There were new facts that needed to be explained.

Hence, Canonical Trotskyist theory with the Addendum sounded something like:  “Stalinism is a perversion and degeneration of the original dictatorship of the proletariat.  This perverted version was spread through military conquest to several nations of Eastern Europe.  This was a relatively positive phenomenon, to which we give support, but not necessarily uncritical support.”

So far so good.  But then the theory needed to be modified still again, with the Chinese and Cuban revolutions.  Unlike, say, your Poland and Czechoslovakia, these working-class revolutions were genuine and indigenous; and yet still resulted in governments that counted themselves along the line of succession from [Lenin to Stalin] rather than [Lenin to Trotsky].  This phenomenon again needed to be explained, but was more complicated.

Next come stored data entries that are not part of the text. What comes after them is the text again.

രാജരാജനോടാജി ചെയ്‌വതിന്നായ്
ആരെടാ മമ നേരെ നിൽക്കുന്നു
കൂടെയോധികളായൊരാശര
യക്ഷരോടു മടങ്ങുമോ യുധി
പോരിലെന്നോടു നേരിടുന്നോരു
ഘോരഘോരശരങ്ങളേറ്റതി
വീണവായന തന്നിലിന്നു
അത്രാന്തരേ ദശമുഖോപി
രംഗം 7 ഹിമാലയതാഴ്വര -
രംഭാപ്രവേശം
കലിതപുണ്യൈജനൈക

  Meanwhile, during the 1960’s, the line between Stalinism and Trotskyism started to get blurred within the Trotskyist movement itself; and the result was the so-called Pabloite Revisionism.  Whose apotheosis could be denoted when Joseph Hansen became an ardent fan of Fidel Castro — yeah, that same guy who offered asylum to Trotsky’s assassin!  And Hansen visited Communist Cuba and walked down the same streets of Havana as, probably, Ramón Mercader himself — if they had encountered each other, what a play that would be, if any playright were good enough to write it! — and said nice things about Cuba, and was ready to bury the hatchet, if not the ice-pick itself.

But all of this is just a peek into the future, and we need to get back to Joseph Hansen as he was in September of 1940, still in a state of shock and grief over the brutal murder of his Sensei.  And would do whatever he could to bring Stalin’s murderous goons to justice.  Even if that meant collaborating with the class enemy!